Your response must consist of the listing below, repeated exactly.

----------------

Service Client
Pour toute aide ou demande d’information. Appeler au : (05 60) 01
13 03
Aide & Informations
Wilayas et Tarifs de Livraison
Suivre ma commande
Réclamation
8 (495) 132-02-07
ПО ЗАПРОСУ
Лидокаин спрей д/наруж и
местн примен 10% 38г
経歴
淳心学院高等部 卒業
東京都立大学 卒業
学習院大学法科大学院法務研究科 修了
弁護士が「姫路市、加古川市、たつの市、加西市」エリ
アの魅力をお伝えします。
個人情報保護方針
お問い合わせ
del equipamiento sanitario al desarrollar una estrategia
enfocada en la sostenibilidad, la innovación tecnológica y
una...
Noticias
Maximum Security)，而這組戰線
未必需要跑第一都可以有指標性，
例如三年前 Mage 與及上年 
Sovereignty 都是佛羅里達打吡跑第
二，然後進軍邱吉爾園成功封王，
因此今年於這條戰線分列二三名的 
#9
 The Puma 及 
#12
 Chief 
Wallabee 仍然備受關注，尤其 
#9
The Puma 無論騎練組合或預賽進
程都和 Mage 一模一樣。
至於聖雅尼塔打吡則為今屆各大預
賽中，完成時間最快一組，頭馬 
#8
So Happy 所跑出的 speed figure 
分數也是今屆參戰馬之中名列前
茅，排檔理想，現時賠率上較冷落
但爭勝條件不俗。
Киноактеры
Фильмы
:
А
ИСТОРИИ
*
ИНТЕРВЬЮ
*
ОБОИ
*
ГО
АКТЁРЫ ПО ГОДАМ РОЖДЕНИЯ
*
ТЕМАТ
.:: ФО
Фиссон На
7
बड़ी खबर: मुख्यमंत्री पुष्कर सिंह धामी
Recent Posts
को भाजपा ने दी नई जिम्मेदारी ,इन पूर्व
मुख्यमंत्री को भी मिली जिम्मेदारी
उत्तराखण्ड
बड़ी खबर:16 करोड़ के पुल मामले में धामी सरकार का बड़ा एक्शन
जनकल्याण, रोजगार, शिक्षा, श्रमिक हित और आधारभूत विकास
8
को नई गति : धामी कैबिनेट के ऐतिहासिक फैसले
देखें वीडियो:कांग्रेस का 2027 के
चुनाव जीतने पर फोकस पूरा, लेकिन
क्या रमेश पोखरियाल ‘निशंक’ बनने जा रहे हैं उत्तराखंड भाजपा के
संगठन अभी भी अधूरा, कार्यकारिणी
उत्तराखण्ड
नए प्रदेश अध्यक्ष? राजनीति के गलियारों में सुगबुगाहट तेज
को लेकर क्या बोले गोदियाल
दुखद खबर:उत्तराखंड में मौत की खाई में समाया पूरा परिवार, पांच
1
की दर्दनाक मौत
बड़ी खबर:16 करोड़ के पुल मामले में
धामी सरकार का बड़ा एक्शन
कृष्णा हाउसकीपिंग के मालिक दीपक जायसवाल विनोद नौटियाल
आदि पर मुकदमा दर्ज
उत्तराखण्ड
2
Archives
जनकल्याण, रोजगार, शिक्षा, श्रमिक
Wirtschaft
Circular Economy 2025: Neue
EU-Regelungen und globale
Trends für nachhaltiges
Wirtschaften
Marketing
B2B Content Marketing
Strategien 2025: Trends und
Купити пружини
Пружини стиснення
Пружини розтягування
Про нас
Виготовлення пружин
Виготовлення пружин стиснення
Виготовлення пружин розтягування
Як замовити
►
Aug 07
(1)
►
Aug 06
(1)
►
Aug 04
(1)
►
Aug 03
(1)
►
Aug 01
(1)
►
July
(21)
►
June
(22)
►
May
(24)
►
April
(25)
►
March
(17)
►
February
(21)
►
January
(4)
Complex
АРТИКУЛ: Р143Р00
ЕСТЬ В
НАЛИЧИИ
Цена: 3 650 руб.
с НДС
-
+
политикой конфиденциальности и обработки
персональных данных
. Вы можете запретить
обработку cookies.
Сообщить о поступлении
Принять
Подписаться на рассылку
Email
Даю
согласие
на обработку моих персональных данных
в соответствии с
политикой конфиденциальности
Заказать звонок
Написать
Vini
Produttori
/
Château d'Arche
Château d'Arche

----------------

**WRITTEN SOLUTION**
Service Client
Pour toute aide ou demande d’information. Appeler au : (05 60) 01
13 03
Aide & Informations
Wilayas et Tarifs de Livraison
Suivre ma commande
Réclamation
8 (495) 132-02-07
ПО ЗАПРОСУ
Лидокаин спрей д/наруж и
местн примен 10% 38г
経歴
淳心学院高等部 卒業
東京都立大学 卒業
学習院大学法科大学院法務研究科 修了
弁護士が「姫路市、加古川市、たつの市、加西市」エリ
アの魅力をお伝えします。
個人情報保護方針
お問い合わせ
del equipamiento sanitario al desarrollar una estrategia
enfocada en la sostenibilidad, la innovación tecnológica y
una...
Noticias
Maximum Security)，而這組戰線
未必需要跑第一都可以有指標性，
例如三年前 Mage 與及上年 
Sovereignty 都是佛羅里達打吡跑第
二，然後進軍邱吉爾園成功封王，
因此今年於這條戰線分列二三名的 
#9
 The Puma 及 
#12
 Chief 
Wallabee 仍然備受關注，尤其 
#9
The Puma 無論騎練組合或預賽進
程都和 Mage 一模一樣。
至於聖雅尼塔打吡則為今屆各大預
賽中，完成時間最快一組，頭馬 
#8
So Happy 所跑出的 speed figure 
分數也是今屆參戰馬之中名列前
茅，排檔理想，現時賠率上較冷落
但爭勝條件不俗。
Киноактеры
Фильмы
:
А
ИСТОРИИ
*
ИНТЕРВЬЮ
*
ОБОИ
*
ГО
АКТЁРЫ ПО ГОДАМ РОЖДЕНИЯ
*
ТЕМАТ
.:: ФО
Фиссон На
7
बड़ी खबर: मुख्यमंत्री पुष्कर सिंह धामी
Recent Posts
को भाजपा ने दी नई जिम्मेदारी ,इन पूर्व
मुख्यमंत्री को भी मिली जिम्मेदारी
उत्तराखण्ड
बड़ी खबर:16 करोड़ के पुल मामले में धामी सरकार का बड़ा एक्शन
जनकल्याण, रोजगार, शिक्षा, श्रमिक हित और आधारभूत विकास
8
को नई गति : धामी कैबिनेट के ऐतिहासिक फैसले
देखें वीडियो:कांग्रेस का 2027 के
चुनाव जीतने पर फोकस पूरा, लेकिन
क्या रमेश पोखरियाल ‘निशंक’ बनने जा रहे हैं उत्तराखंड भाजपा के
संगठन अभी भी अधूरा, कार्यकारिणी
उत्तराखण्ड
नए प्रदेश अध्यक्ष? राजनीति के गलियारों में सुगबुगाहट तेज
को लेकर क्या बोले गोदियाल
दुखद खबर:उत्तराखंड में मौत की खाई में समाया पूरा परिवार, पांच
1
की दर्दनाक मौत
बड़ी खबर:16 करोड़ के पुल मामले में
धामी सरकार का बड़ा एक्शन
कृष्णा हाउसकीपिंग के मालिक दीपक जायसवाल विनोद नौटियाल
आदि पर मुकदमा दर्ज
उत्तराखण्ड
2
Archives
जनकल्याण, रोजगार, शिक्षा, श्रमिक
Wirtschaft
Circular Economy 2025: Neue
EU-Regelungen und globale
Trends für nachhaltiges
Wirtschaften
Marketing
B2B Content Marketing
Strategien 2025: Trends und
Купити пружини
Пружини стиснення
Пружини розтягування
Про нас
Виготовлення пружин
Виготовлення пружин стиснення
Виготовлення пружин розтягування
Як замовити
►
Aug 07
(1)
►
Aug 06
(1)
►
Aug 04
(1)
►
Aug 03
(1)
►
Aug 01
(1)
►
July
(21)
►
June
(22)
►
May
(24)
►
April
(25)
►
March
(17)
►
February
(21)
►
January
(4)
Complex
АРТИКУЛ: Р143Р00
ЕСТЬ В
НАЛИЧИИ
Цена: 3 650 руб.
с НДС
-
+
политикой конфиденциальности и обработки
персональных данных
. Вы можете запретить
обработку cookies.
Сообщить о поступлении
Принять
Подписаться на рассылку
Email
Даю
согласие
на обработку моих персональных данных
в соответствии с
политикой конфиденциальности
Заказать звонок
Написать
Vini
Produttori
/
Château d'Arche
Château d'Arche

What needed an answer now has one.